Giambi could talk to Mitchell for steroid probe

June 15, 2007

NEW YORK — Lawyers for the baseball players' union and the commissioner's office are discussing ways to bring about a meeting between Jason Giambi and steroids investigator George Mitchell.

The talks were expected to extend into the weekend and possibly next week, a person familiar with negotiations said Thursday, speaking on condition of anonymity because of the sensitive nature of the discussions.

Baseball commissioner Bud Selig said June 6 that he wanted Giambi to meet with Mitchell within two weeks and to cooperate fully with the steroids investigation. Selig threatened to discipline the New York Yankees designated hitter following published remarks by Giambi that seemed to be an admission of steroids use. Selig said he would take Giambi's cooperation with Mitchell into account in determining discipline.
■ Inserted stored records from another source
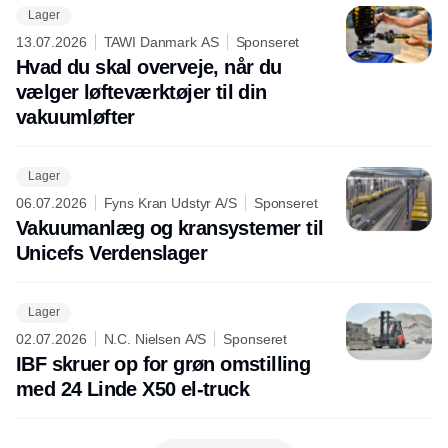
Lager
13.07.2026
TAWI Danmark AS
Sponseret
Hvad du skal overveje, når du
vælger løfteværktøjer til din
vakuumløfter
Lager
06.07.2026
Fyns Kran Udstyr A/S
Sponseret
Vakuumanlæg og kransystemer til
Unicefs Verdenslager
Lager
02.07.2026
N.C. Nielsen A/S
Sponseret
IBF skruer op for grøn omstilling
med 24 Linde X50 el-truck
Any suspension or fine would be challenged by the players' association, which says Selig doesn't have "just cause" under baseball's labor contract to penalize Giambi. Based on precedent, there is a reasonable likelihood an arbitrator would overturn any discipline.

"I am not ready to say anything yet," Giambi's agent, Arn Tellem, said in an e-mail Thursday. "I might have something early next week."

In December 2003, Giambi told a federal grand jury he used steroids and human growth hormone, the San Francisco Chronicle reported in December 2004. Before the start of spring training in 2005, he made repeated general apologies at a news conference but never said what he was apologizing for.

Giambi's latest troubles began May 18, when the former AL MVP was quoted in USA Today as saying: "I was wrong for doing that stuff. What we should have done a long time ago was stand up — players, ownership, everybody — and said: 'We made a mistake.' We should have apologized back then and made sure we had a rule in place and gone forward. ... Steroids and all of that was a part of history. But it was a topic that everybody wanted to avoid. Nobody wanted to talk about it."

He met five days later with three attorneys for the commissioner's office, accompanied by his lawyer, his agent and a union lawyer.

Baseball and its union didn't ban steroids until September 2002 and didn't institute penalties for a first offense in most cases until 2005.